Australia not spending enough on cyber security

The Australian government's new cyber security strategy does not go far enough in either scope or spending to address the "pace and scale" of emerging threats to the country, according to two University of NSW cyber security professors.

Professors Greg Austin and Jill Slay today published a discussion paper outlining a proposed policy agenda for the next federal government in dealing with cyber security, in response to the new national strategy released in late April.

The paper argues that Australian allies like the US and UK consider cyber security to be among their highest national priorities, but Australia does not.

The UNSW professors categorised Australia's cyber posture as "lagging" in terms of policies to counter cyber crime, protect critical infrastructure, and provide world-class research and education.

"Immediate" action is needed to better protect Australians from cyber criminals, Austin and Slay wrote.

They criticised Prime Minister Malcolm Turnbull's preface to the cyber security strategy as "lacking contours and baselines".

In the preface, Turnbull labels the scale and reach of malicious cyber activity as "unprecedented" and notes increasing and evolving threats, warning Australians to be prepared for an undisclosed "significant cyber event".

"The strategy’s commitment, one of five major undertakings, to ensure 'Australia’s networks and systems are hard to compromise and resilient to cyber attacks' is one that will not be achievable for a decade at least because of the threat trends and the low level of global preparedness attested by leading international authorities and Australia’s own ASIO, various Defence Department reports and independent assessments of them," Austin and Slay wrote.

While the strategy is "ambitous" and "mature and nuanced", the professors wrote, it is not matched by adequate spending to deal with the issues detailed in the document.

The government has allocated $230 million to the strategy, with more than $122 million shifted out from the Department of Defence.

Conversely, US President Barack Obama has proposed a US$5 billion (A$6.62 billion) hike in cyber security funding for the fiscal 2017 budget to US$19 billion, while the UK government last year announced plans for a £1.9 billion (A$3.5 billion) investment in cyber security.

The UNSW professors, however, applauded the government for measures like joint threat-sharing centres, the creation of high-level cyber positions within the government and public sector, and commitments to expand the resources of the Australian Signals Directorate.

But many of the strategy's commitments are "fairly generalised and lack granularity", the professors wrote, such as vague promises to increase the number of cyber security graduates and women in the industry.

"The strategy gives no strong sense of when we might expect to see impacts from the measures announced on the security in cyber space of Australian citizens and enterprises," Austin and Slay wrote.

They said the strategy could not be considered mature until the government openly discusses the threat scenarios the country currently faces and has developed responses to such situations, or until it establishes a civil defence strategy to respond to an "extreme cyber emergency". 

The professors made seven recommendations for the government to improve Australia's cyber security posture.

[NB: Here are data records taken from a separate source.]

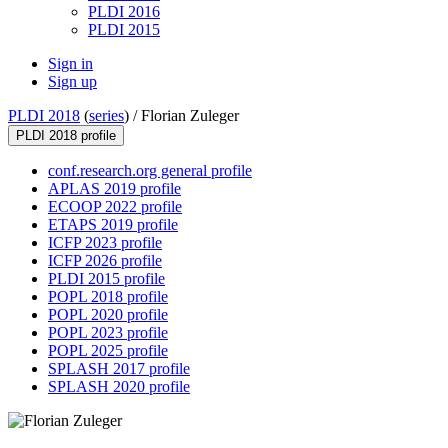
PLDI 2016
PLDI 2015
Sign in
Sign up
PLDI 2018
(
series
) /
Florian Zuleger
PLDI 2018 profile
conf.research.org general profile
APLAS 2019 profile
ECOOP 2022 profile
ETAPS 2019 profile
ICFP 2023 profile
ICFP 2026 profile
PLDI 2015 profile
POPL 2018 profile
POPL 2020 profile
POPL 2023 profile
POPL 2025 profile
SPLASH 2017 profile
SPLASH 2020 profile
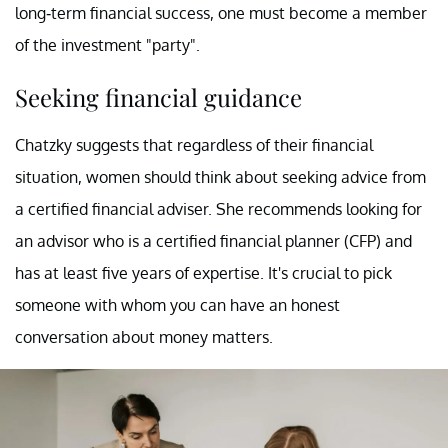
long-term financial success, one must become a member
of the investment "party".
Seeking financial guidance
Chatzky suggests that regardless of their financial
situation, women should think about seeking advice from
a certified financial adviser. She recommends looking for
an advisor who is a certified financial planner (CFP) and
has at least five years of expertise. It's crucial to pick
someone with whom you can have an honest
conversation about money matters.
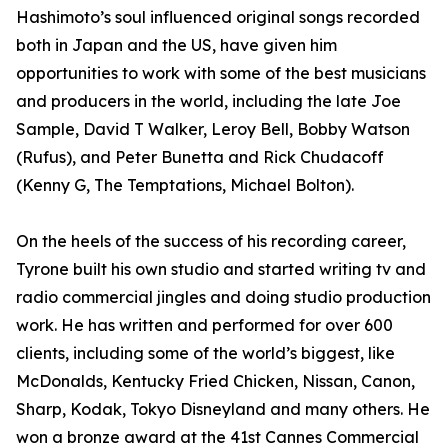
Hashimoto’s soul influenced original songs recorded
both in Japan and the US, have given him
opportunities to work with some of the best musicians
and producers in the world, including the late Joe
Sample, David T Walker, Leroy Bell, Bobby Watson
(Rufus), and Peter Bunetta and Rick Chudacoff
(Kenny G, The Temptations, Michael Bolton).
On the heels of the success of his recording career,
Tyrone built his own studio and started writing tv and
radio commercial jingles and doing studio production
work. He has written and performed for over 600
clients, including some of the world’s biggest, like
McDonalds, Kentucky Fried Chicken, Nissan, Canon,
Sharp, Kodak, Tokyo Disneyland and many others. He
won a bronze award at the 41st Cannes Commercial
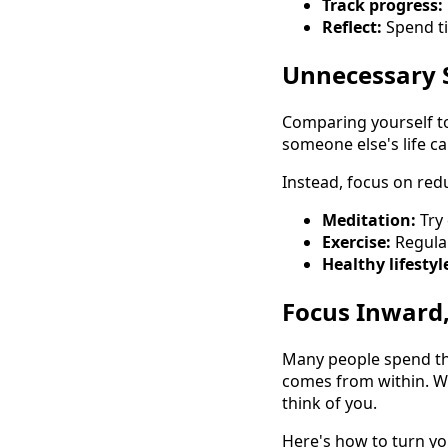
Track progress:
Reflect:
Spend ti
Unnecessary 
Comparing yourself to
someone else's life c
Instead, focus on redu
Meditation:
Try 
Exercise:
Regular
Healthy lifestyl
Focus Inward
Many people spend the
comes from within. Wh
think of you.
Here's how to turn yo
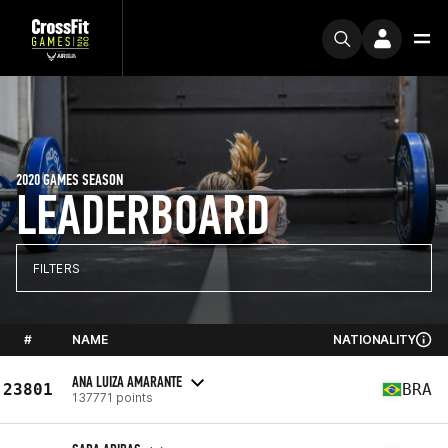
2020 GAMES SEASON
LEADERBOARD
FILTERS
#
NAME
NATIONALITY
ANA LUIZA AMARANTE
23801
BRA
137771 points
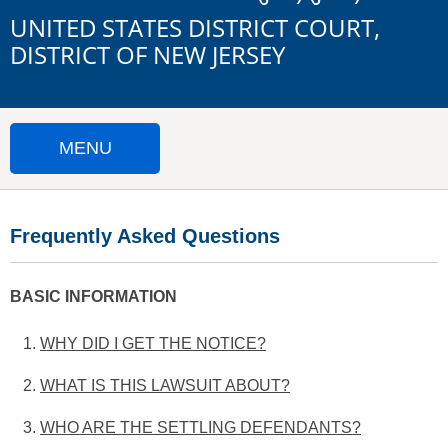
UNITED STATES DISTRICT COURT,
DISTRICT OF NEW JERSEY
MENU
HOME
Frequently Asked Questions
SUBMIT A CLAIM
IMPORTANT DOCUMENTS
BASIC INFORMATION
WHY DID I GET THE NOTICE?
FAQS
WHAT IS THIS LAWSUIT ABOUT?
The Court has directed the
Notice
because as
CONTACT US
potential class members of the Direct Purchaser
WHO ARE THE SETTLING DEFENDANTS?
The Direct Purchaser Class Plaintiffs claim that
Settlement Class, you have the right to know about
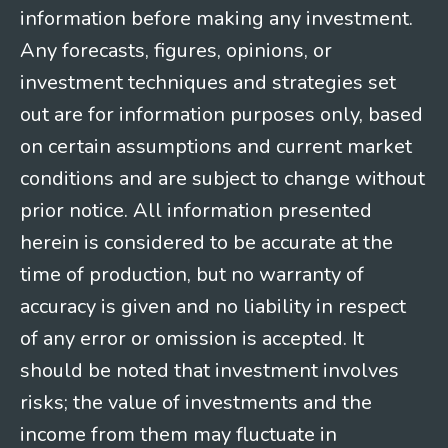
information before making any investment.
Any forecasts, figures, opinions, or
investment techniques and strategies set
out are for information purposes only, based
on certain assumptions and current market
conditions and are subject to change without
prior notice. All information presented
herein is considered to be accurate at the
time of production, but no warranty of
accuracy is given and no liability in respect
of any error or omission is accepted. It
should be noted that investment involves
risks; the value of investments and the
income from them may fluctuate in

It should develop a cyber defence league similar to that seen in Estonia to address awareness and capability deficiencies; Australia should either join NATO's cyber centre of excellence or build its own version in APAC; and the states and Commonwealth should honour a 2010 commitment to provide comprehensive statistics on cyber crime investigations and prosecutions.

A national cyber crime fighting unit should be created and funded with at least $20 million per year to help capture and convict more cyber criminals, Austin and Slay said.

And a cyber advisory board should be established to communicate future threats and advise on responses; a private-public working group should be set up to create a strategy for handling critical infrastructure; and a national cyber security college should be established to deal with cyber skills issues, they wrote.